**Required work**
Copy the lines below exactly, starting at the one with "León, María Pilar" and ending at the one with "55 03 30 28", and leave out any picture.

**Data extract**
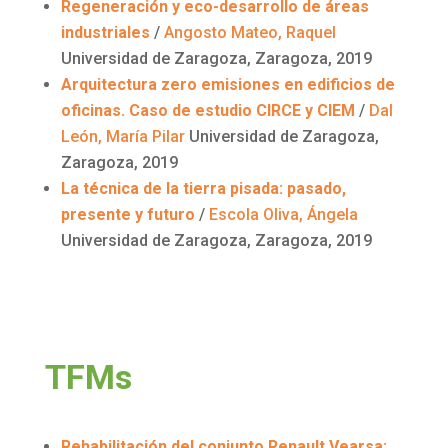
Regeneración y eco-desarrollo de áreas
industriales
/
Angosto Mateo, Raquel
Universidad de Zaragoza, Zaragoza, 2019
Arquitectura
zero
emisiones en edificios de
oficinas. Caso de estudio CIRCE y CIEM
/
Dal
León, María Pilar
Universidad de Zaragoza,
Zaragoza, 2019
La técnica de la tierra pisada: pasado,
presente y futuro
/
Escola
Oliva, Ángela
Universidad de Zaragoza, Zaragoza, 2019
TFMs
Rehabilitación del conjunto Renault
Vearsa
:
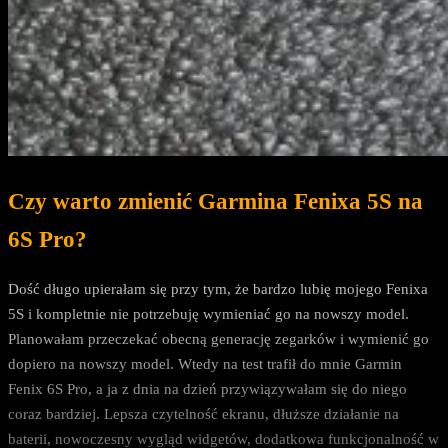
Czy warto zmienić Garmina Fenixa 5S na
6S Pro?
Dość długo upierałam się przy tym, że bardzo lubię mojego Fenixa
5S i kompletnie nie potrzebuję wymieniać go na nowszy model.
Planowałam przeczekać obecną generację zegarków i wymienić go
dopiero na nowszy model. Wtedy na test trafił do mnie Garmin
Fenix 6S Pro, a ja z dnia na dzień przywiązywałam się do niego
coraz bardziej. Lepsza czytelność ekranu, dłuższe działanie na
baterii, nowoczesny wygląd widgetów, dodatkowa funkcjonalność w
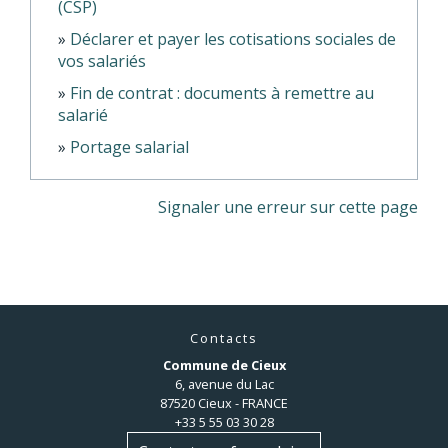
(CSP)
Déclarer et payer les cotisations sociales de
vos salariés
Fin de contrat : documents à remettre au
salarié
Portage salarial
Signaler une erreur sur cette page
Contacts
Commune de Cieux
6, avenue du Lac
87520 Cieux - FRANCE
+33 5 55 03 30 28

...

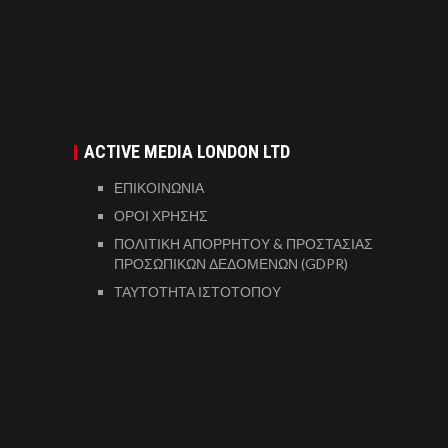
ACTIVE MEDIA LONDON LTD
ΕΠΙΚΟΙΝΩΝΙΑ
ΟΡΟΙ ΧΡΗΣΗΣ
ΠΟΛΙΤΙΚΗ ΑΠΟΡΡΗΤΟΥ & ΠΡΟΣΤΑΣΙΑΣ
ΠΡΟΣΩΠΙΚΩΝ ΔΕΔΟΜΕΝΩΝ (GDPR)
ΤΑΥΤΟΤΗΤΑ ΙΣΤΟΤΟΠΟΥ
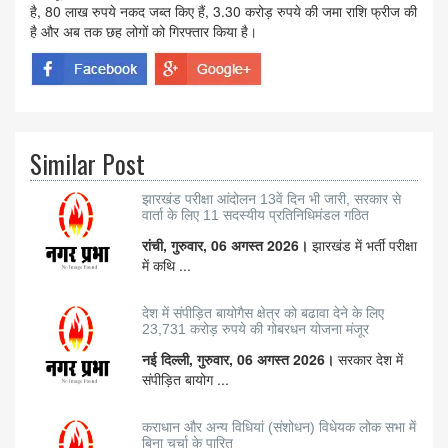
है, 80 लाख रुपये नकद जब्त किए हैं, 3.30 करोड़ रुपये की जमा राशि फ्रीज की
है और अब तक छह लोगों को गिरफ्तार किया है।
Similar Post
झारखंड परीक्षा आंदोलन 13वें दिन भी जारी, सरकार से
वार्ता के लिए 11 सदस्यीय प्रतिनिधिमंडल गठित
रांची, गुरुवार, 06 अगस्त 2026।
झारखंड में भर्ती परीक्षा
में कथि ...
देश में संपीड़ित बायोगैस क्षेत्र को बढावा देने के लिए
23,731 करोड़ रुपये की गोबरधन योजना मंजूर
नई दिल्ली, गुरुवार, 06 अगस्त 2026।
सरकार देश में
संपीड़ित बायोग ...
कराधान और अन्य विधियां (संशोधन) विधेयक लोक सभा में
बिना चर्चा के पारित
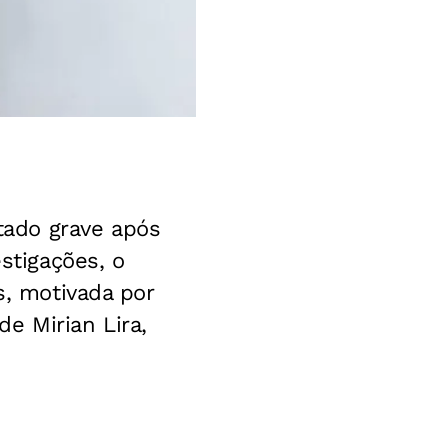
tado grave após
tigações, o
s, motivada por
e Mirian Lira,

--

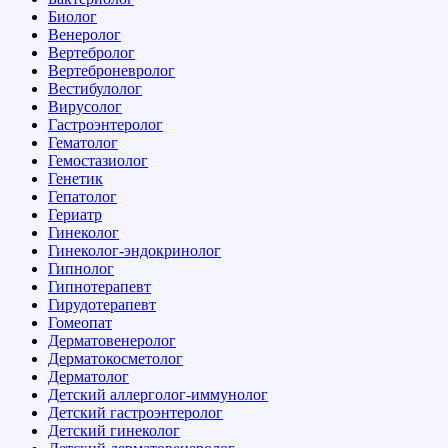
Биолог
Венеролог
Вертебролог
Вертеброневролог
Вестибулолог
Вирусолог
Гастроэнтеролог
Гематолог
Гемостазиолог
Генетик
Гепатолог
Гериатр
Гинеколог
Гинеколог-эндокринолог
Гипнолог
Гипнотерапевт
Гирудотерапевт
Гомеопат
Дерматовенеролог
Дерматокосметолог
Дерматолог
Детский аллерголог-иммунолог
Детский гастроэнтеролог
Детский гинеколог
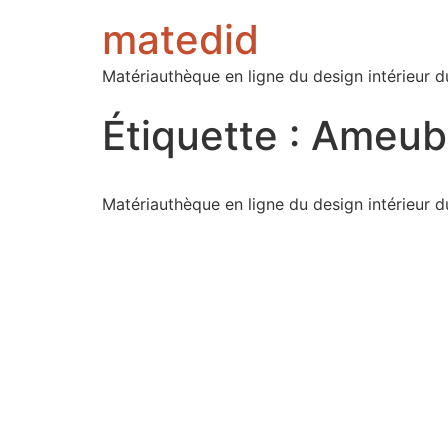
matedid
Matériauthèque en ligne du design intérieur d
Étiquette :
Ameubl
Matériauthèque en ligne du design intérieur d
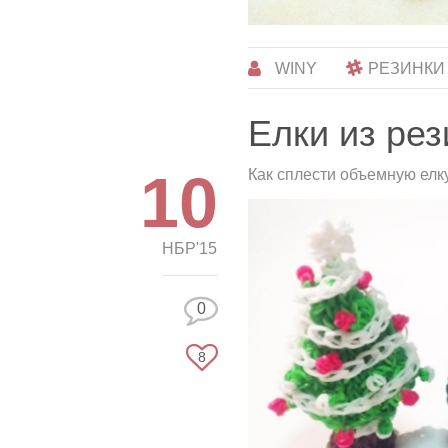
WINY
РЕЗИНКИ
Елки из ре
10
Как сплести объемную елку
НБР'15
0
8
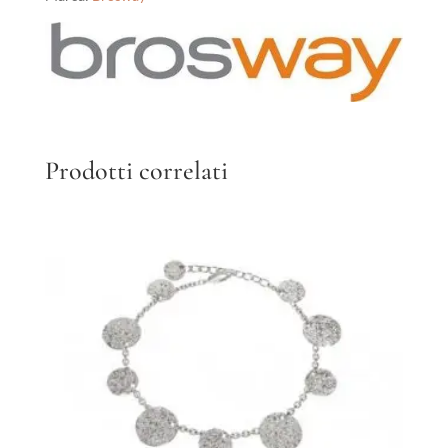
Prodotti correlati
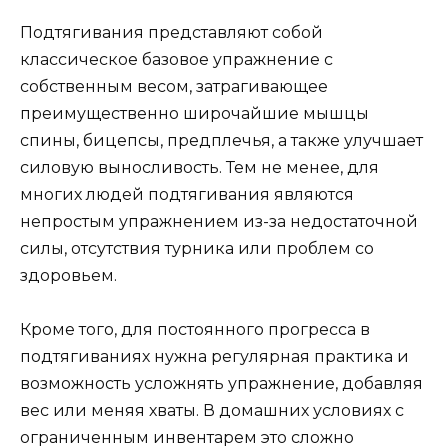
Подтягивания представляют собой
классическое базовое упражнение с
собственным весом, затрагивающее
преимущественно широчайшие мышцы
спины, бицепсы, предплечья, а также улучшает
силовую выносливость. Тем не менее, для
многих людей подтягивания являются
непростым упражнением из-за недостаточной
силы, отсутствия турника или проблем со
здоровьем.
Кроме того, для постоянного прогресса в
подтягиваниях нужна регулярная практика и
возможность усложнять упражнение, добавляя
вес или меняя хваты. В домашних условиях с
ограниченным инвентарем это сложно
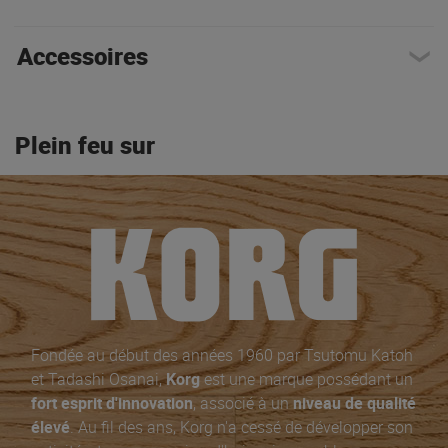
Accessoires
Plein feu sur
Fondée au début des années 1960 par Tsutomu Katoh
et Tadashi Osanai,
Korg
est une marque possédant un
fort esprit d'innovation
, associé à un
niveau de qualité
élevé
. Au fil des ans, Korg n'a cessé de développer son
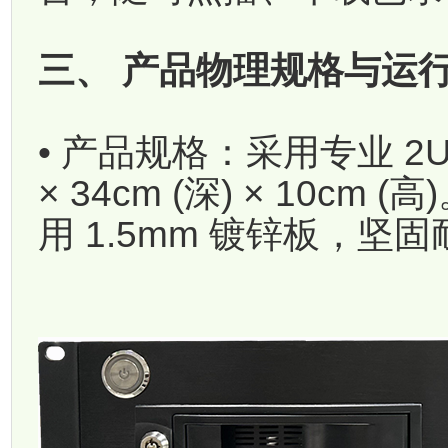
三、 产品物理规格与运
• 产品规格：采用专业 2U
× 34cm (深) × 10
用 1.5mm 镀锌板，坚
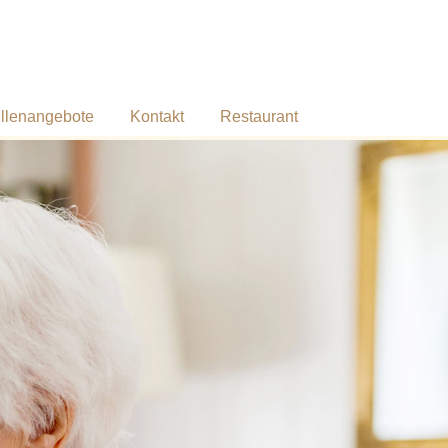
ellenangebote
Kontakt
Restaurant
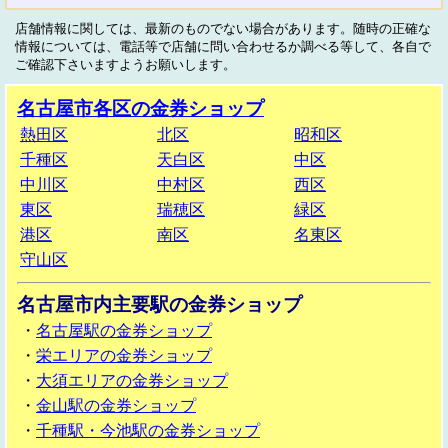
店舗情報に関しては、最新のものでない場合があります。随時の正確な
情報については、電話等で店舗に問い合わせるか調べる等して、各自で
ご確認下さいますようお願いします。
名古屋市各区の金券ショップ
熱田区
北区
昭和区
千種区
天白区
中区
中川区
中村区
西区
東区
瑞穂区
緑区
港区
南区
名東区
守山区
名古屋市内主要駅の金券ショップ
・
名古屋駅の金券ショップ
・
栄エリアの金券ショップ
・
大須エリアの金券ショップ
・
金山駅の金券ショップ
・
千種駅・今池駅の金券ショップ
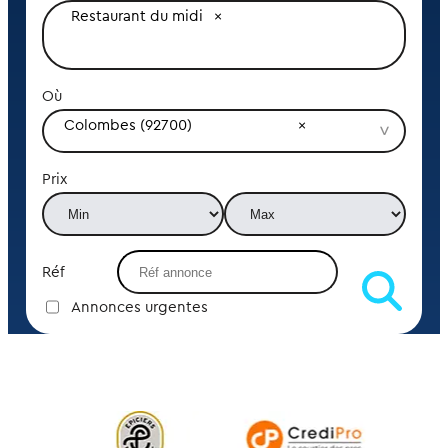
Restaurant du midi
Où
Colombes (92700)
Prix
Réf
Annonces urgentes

**Your solution**
León, María Pilar
Universidad de Zaragoza,
Zaragoza, 2019
La técnica de la tierra pisada: pasado,
presente y futuro
/
Escola
Oliva, Ángela
Universidad de Zaragoza, Zaragoza, 2019
TFMs
Rehabilitación del conjunto Renault
Vearsa
:
Czy warto zmienić Garmina Fenixa 5S na
6S Pro?
Dość długo upierałam się przy tym, że bardzo lubię mojego Fenixa
5S i kompletnie nie potrzebuję wymieniać go na nowszy model.
Planowałam przeczekać obecną generację zegarków i wymienić go
dopiero na nowszy model. Wtedy na test trafił do mnie Garmin
Fenix 6S Pro, a ja z dnia na dzień przywiązywałam się do niego
coraz bardziej. Lepsza czytelność ekranu, dłuższe działanie na
baterii, nowoczesny wygląd widgetów, dodatkowa funkcjonalność w
(CSP)
Déclarer et payer les cotisations sociales de
vos salariés
Fin de contrat : documents à remettre au
salarié
Portage salarial
Signaler une erreur sur cette page
Contacts
Commune de Cieux
6, avenue du Lac
87520 Cieux - FRANCE
+33 5 55 03 30 28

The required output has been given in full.